**PROVIDED RECORDS:**
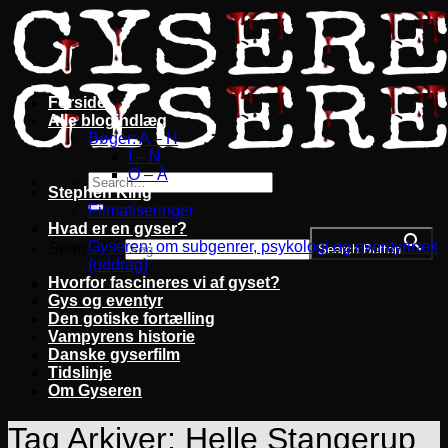
Fortsæt
til
indhold
Forside
Alle blogindlæg
Bøger: A – H
I – N
O – Å
Stephen King
Filmatiseringer
Hvad er en gyser?
Gyseren: om subgenrer, psykologi og eventyrtræk
Search for:
Search Button
(uddrag)
Hvorfor fascineres vi af gyset?
Gys og eventyr
Den gotiske fortælling
Vampyrens historie
Danske gyserfilm
Tidslinje
Om Gyseren
Tag Arkiver:
Helle Stangerup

**WHAT IS REQUIRED:**
Nothing may be altered when you restate the records, but every picture must be dropped.

**SOLUTION TO THIS TASK:**
Fortsæt
til
indhold
Forside
Alle blogindlæg
Bøger: A – H
I – N
O – Å
Stephen King
Filmatiseringer
Hvad er en gyser?
Gyseren: om subgenrer, psykologi og eventyrtræk
Search for:
Search Button
(uddrag)
Hvorfor fascineres vi af gyset?
Gys og eventyr
Den gotiske fortælling
Vampyrens historie
Danske gyserfilm
Tidslinje
Om Gyseren
Tag Arkiver:
Helle Stangerup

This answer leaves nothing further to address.